▶ EXERCISE AIM
Please print the entries below exactly, from the line with "Cẩm Nang Tranh Phong Thủy (239, 2301)" through the line with "Giới thiệu (136, 60)", including both of those lines and leaving out all others.

(Stored records)
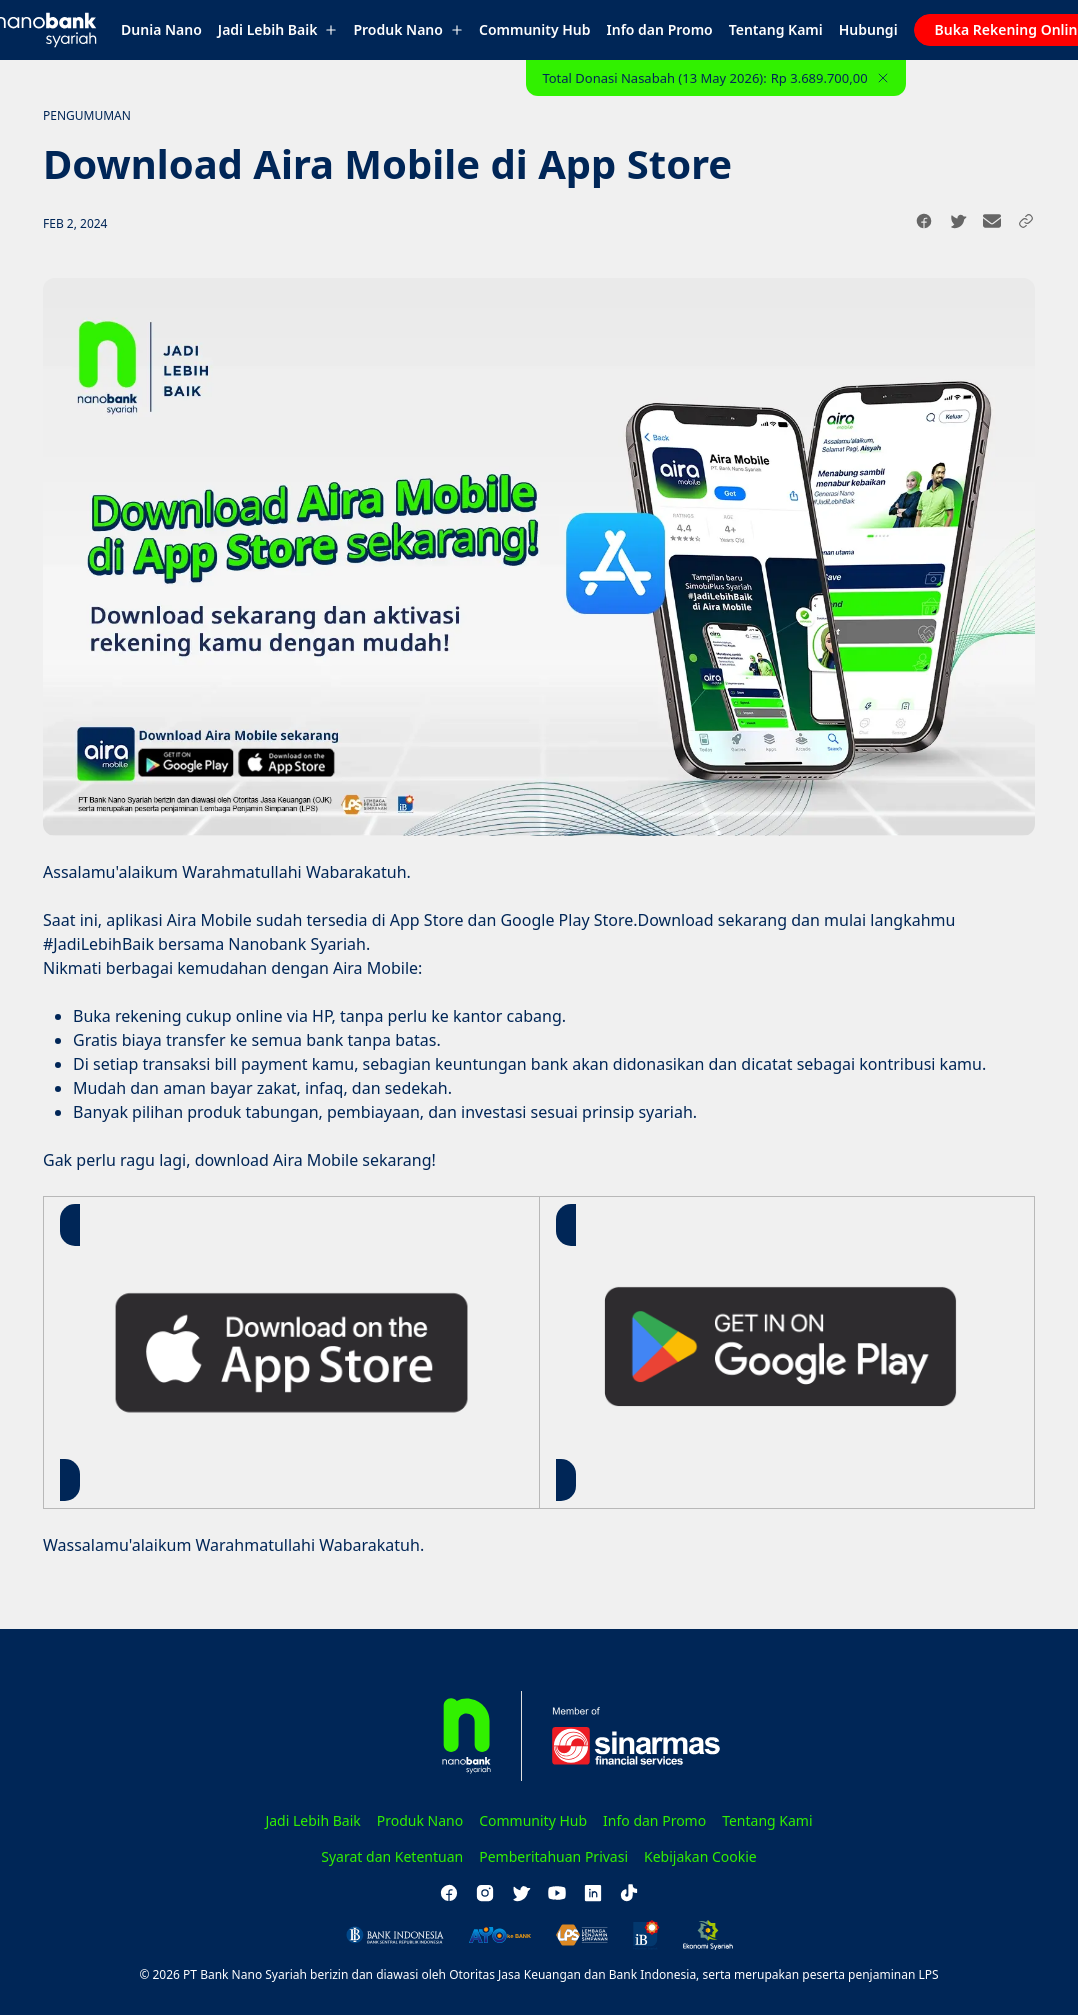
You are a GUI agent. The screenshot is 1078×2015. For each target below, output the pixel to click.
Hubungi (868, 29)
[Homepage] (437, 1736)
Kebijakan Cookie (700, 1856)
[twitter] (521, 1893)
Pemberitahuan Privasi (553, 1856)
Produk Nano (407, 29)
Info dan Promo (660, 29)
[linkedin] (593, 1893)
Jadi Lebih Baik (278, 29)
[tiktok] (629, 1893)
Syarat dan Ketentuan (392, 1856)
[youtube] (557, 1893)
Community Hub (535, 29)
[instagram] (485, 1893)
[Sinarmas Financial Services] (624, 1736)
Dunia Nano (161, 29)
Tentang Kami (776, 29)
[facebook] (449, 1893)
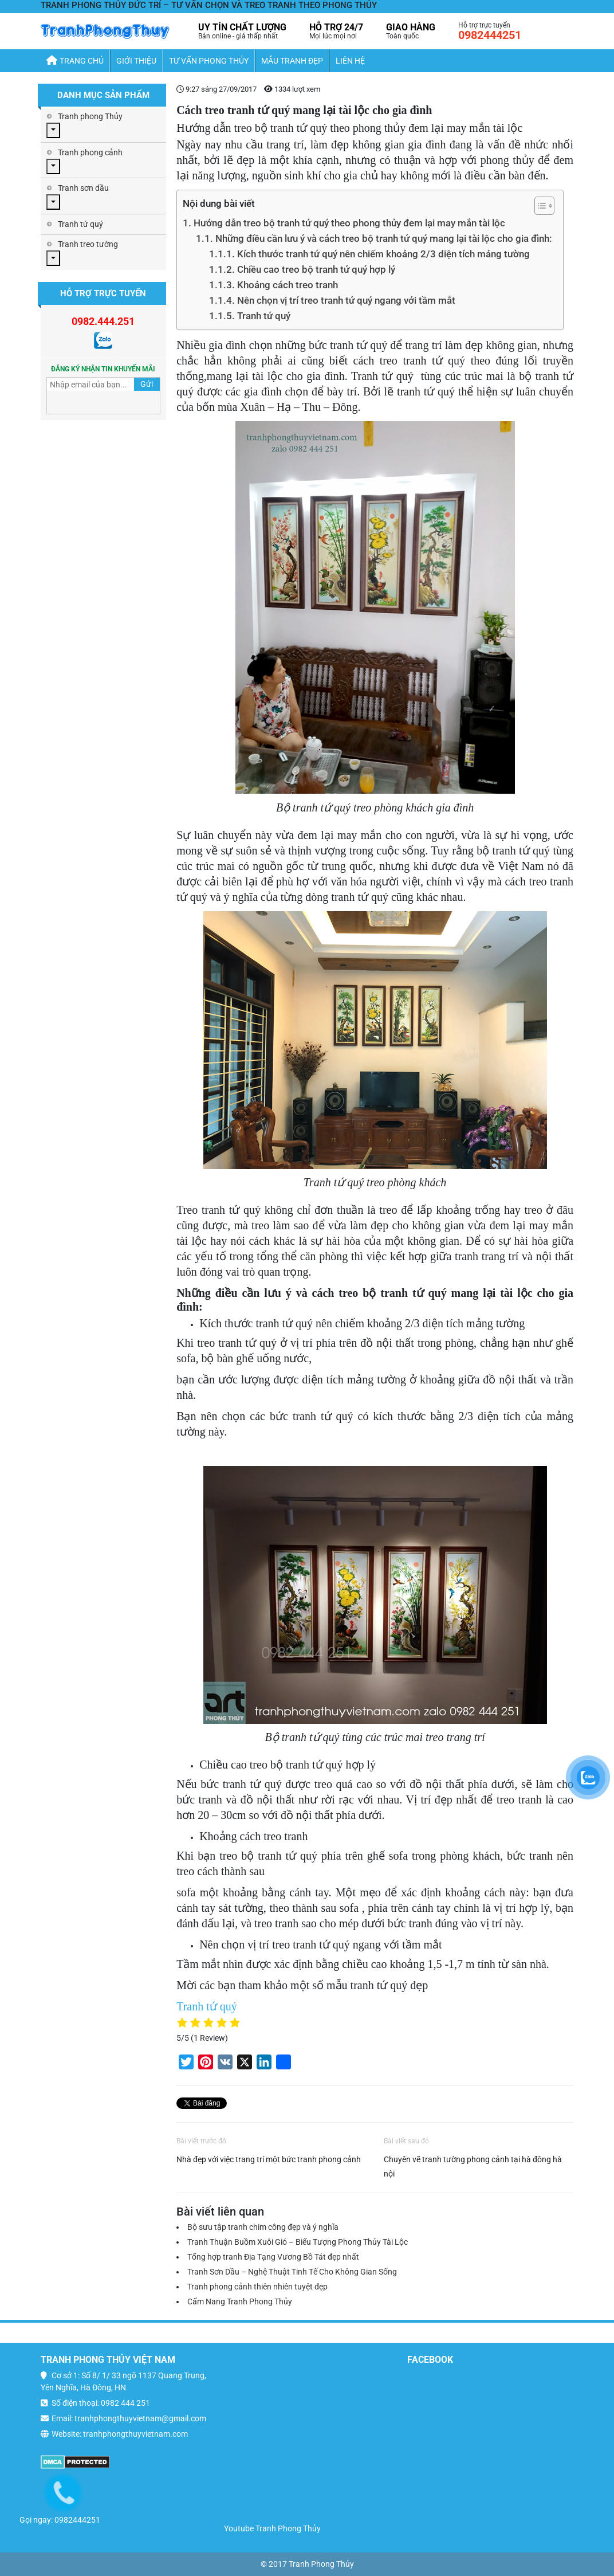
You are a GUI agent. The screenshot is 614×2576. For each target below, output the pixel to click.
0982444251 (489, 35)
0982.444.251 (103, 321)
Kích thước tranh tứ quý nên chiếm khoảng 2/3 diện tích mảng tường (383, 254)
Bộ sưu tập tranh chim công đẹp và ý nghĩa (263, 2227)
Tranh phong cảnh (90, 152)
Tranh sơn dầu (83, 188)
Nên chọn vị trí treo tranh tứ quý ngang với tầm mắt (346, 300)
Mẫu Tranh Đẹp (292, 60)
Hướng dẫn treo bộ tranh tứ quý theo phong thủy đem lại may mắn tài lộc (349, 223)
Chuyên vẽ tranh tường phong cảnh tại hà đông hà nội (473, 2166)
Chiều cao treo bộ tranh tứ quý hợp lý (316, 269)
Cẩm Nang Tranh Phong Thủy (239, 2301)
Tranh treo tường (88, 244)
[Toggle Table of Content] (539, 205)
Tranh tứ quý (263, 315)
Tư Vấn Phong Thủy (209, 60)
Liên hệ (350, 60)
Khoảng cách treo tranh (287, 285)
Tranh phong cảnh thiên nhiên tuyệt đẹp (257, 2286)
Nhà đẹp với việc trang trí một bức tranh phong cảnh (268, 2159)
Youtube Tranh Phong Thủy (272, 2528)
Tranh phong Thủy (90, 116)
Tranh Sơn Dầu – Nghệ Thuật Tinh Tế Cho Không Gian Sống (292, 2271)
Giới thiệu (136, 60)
...
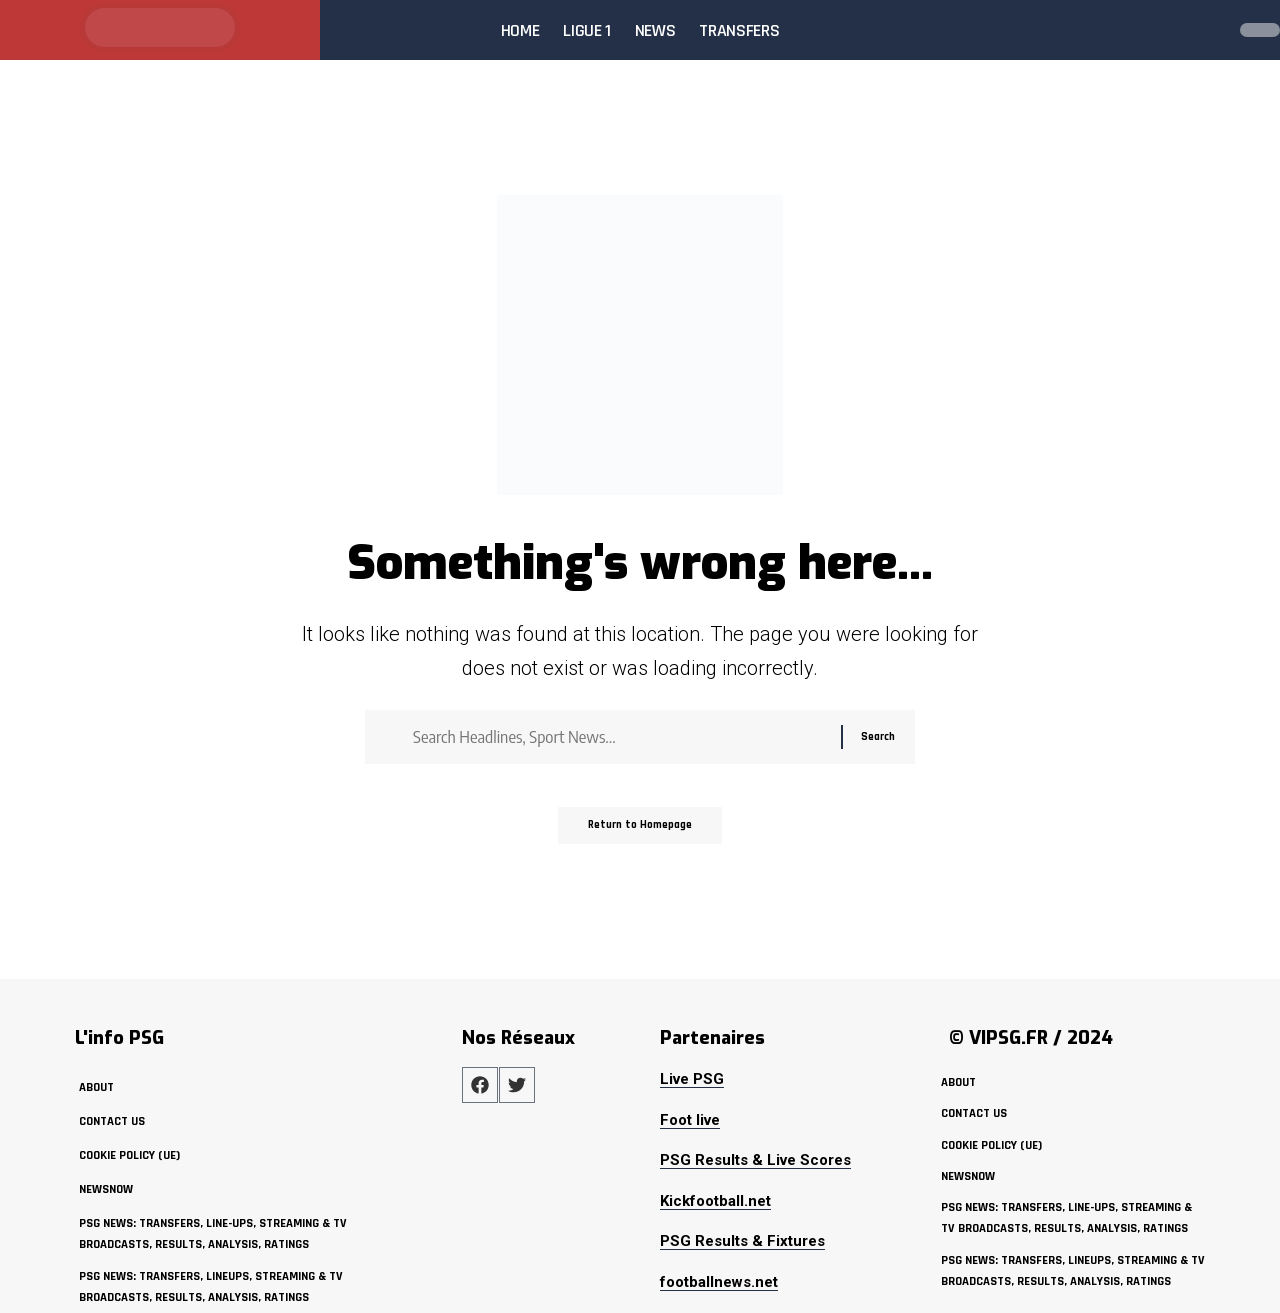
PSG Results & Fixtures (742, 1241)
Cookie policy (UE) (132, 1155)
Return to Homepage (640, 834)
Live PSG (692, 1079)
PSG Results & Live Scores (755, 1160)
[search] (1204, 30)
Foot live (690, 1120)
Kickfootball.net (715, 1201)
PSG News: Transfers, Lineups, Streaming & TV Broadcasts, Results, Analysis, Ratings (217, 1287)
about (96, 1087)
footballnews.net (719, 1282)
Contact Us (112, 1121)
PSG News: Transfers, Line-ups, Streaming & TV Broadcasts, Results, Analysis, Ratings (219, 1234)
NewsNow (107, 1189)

▶ SOLUTION
Cẩm Nang Tranh Phong Thủy (239, 2301)
Tranh treo tường (88, 244)
[Toggle Table of Content] (539, 205)
Tranh tứ quý (263, 315)
Tư Vấn Phong Thủy (209, 60)
Liên hệ (350, 60)
Khoảng cách treo tranh (287, 285)
Tranh phong cảnh thiên nhiên tuyệt đẹp (257, 2286)
Nhà đẹp với việc trang trí một bức tranh phong cảnh (268, 2159)
Youtube Tranh Phong Thủy (272, 2528)
Tranh phong Thủy (90, 116)
Tranh Sơn Dầu – Nghệ Thuật Tinh Tế Cho Không Gian Sống (292, 2271)
Giới thiệu (136, 60)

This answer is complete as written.